FCC Proposes $146,976 Fine Against National Cable Sports Network for Transmitting False EAS Tones

The Federal Communications Commission issued a Notice of Apparent Liability for Forfeiture (NAL) to a cable sports network for violating the Commission’s Emergency Alert System (EAS) rules.  Specifically, the NAL alleged violations of Section 11.45 of the FCC’s Rules, which prohibits the transmission of false or deceptive EAS tones.

The EAS is a nationwide public warning system designed to alert the public in case of emergencies, such as severe weather warnings or AMBER alerts.  To maintain the effectiveness of such emergency alerts, EAS tones may only be aired for specific uses, such as actual emergencies, authorized tests, and qualified public service announcements (PSAs).  Section 11.45 strictly prohibits airing an EAS tone, or simulations of it, except in connection with these permitted uses.  The FCC takes false EAS tone violations particularly seriously, asserting that violations desensitize the public to legitimate EAS alerts.
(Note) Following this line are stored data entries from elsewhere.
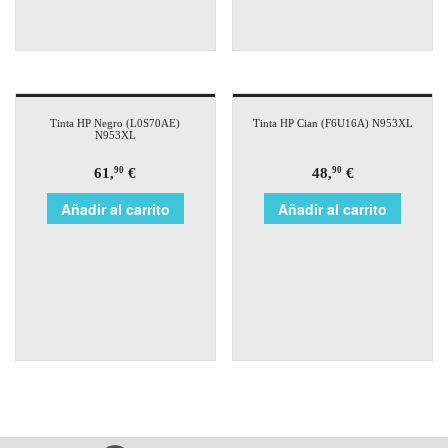
Tinta HP Negro (L0S70AE)
Tinta HP Cian (F6U16A) N953XL
N953XL
61,
€
48,
€
90
90
Añadir al carrito
Añadir al carrito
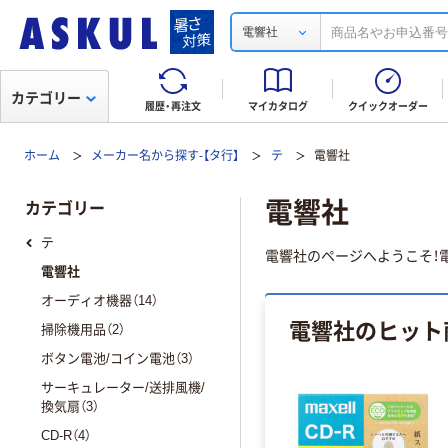
電響社
カテゴリー
履歴・再注文
マイカタログ
クイックオーダー
ホーム
メーカー名から探す-【タ行】
テ
電響社
電響社
カテゴリー
テ
電響社のページへようこそ！電
電響社
オーディオ機器（14）
電響社のヒット
掃除機用品（2）
ボタン電池/コイン電池（3）
サーキュレーター/送排風機/
換気扇（3）
CD-R（4）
In October 2023, the FCC received complaints alleging a cable network had transmitted EAS tones during a sports promotional video.  In January 2024, the Commission’s Enforcement Bureau sent a Letter of Inquiry requesting information about the incident.  The network responded, providing video recordings of the sports-related promo video that had aired for three days and admitting that it contained an EAS tone.  While the network argued the promo video contained fewer than two seconds of EAS tone, it did acknowledge that the tone was not aired in connection with an actual emergency, authorized test, qualified PSA, or other permitted use.  The network also acknowledged that the promo video aired six times over three days on two different networks.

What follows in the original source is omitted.